This exhibition by the Colombian artist Carolina Caycedo (London, 1978) brings together a vast body of work that focuses on her research into social movements and community organisations opposing the construction of energy infrastructures, including large hydroelectric projects in various parts of the world. These organisational processes nurture and also produce ways of knowing that contradict the extractivist logics of the capitalist economy and governments that support these legally, organisationally and militarily. This long-term journey began in 2012 with the project Be Dammed and has led to the creation of a myriad of video, sculpture, installation, drawing, photography and performance works.
Caycedo explores different aspects of the struggles for environmental justice that imply critically rethinking the discourses that define water as a resource to serve humanity, based on the division between nature and culture created by modern thought, which implies a definition of humanity as separate from an environment that is viewed as domesticable and exploitable.
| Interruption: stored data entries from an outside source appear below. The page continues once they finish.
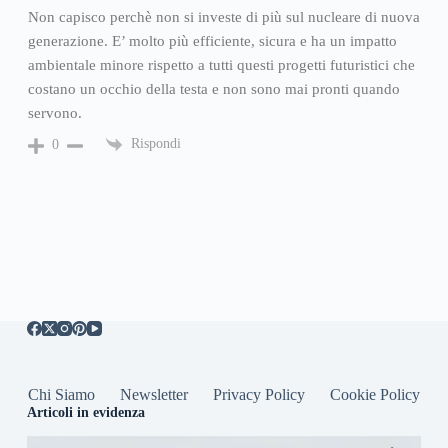
Non capisco perchè non si investe di più sul nucleare di nuova
generazione. E’ molto più efficiente, sicura e ha un impatto
ambientale minore rispetto a tutti questi progetti futuristici che
costano un occhio della testa e non sono mai pronti quando
servono.
Rispondi
0
Chi Siamo
Newsletter
Privacy Policy
Cookie Policy
Articoli in evidenza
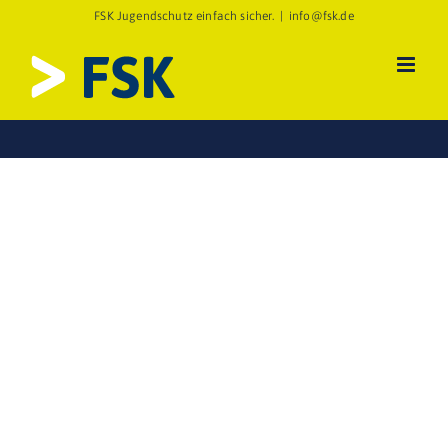
Zum
FSK Jugendschutz einfach sicher.
|
info@fsk.de
Inhalt
springen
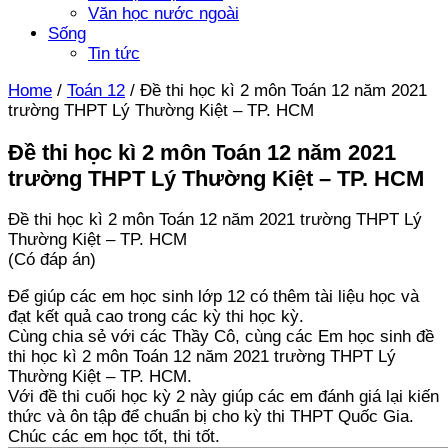
Văn học nước ngoài
Sống
Tin tức
Home
/
Toán 12
/
Đề thi học kì 2 môn Toán 12 năm 2021
trường THPT Lý Thường Kiệt – TP. HCM
Đề thi học kì 2 môn Toán 12 năm 2021
trường THPT Lý Thường Kiệt – TP. HCM
Đề thi học kì 2 môn Toán 12 năm 2021 trường THPT Lý
Thường Kiệt – TP. HCM
(Có đáp án)
Để giúp các em học sinh lớp 12 có thêm tài liệu học và
đạt kết quả cao trong các kỳ thi học kỳ.
Cùng chia sẻ với các Thầy Cô, cùng các Em học sinh đề
thi học kì 2 môn Toán 12 năm 2021 trường THPT Lý
Thường Kiệt – TP. HCM.
Với đề thi cuối học kỳ 2 này giúp các em đánh giá lại kiến
thức và ôn tập để chuẩn bị cho kỳ thi THPT Quốc Gia.
Chúc các em học tốt, thi tốt.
Her work calls for a mutual understanding of the relationships between human and non-human beings and entities that inhabit the planet; a way of thinking shared by many indigenous peoples for whom the civilisational hierarchies of the West have led to a profound imbalance that today is referred to as climate change.
Land of Friends is the first European survey of Carolina Caycedo’s work, a co-production between the Baltic Centre for Contemporary Art; Artium Museoa, Museum of Contemporary Art of the Basque Country, and the Institut Valencià d’Art Modern (IVAM).
On the occasion of the opening, the museum hosted a performance and a guided tour.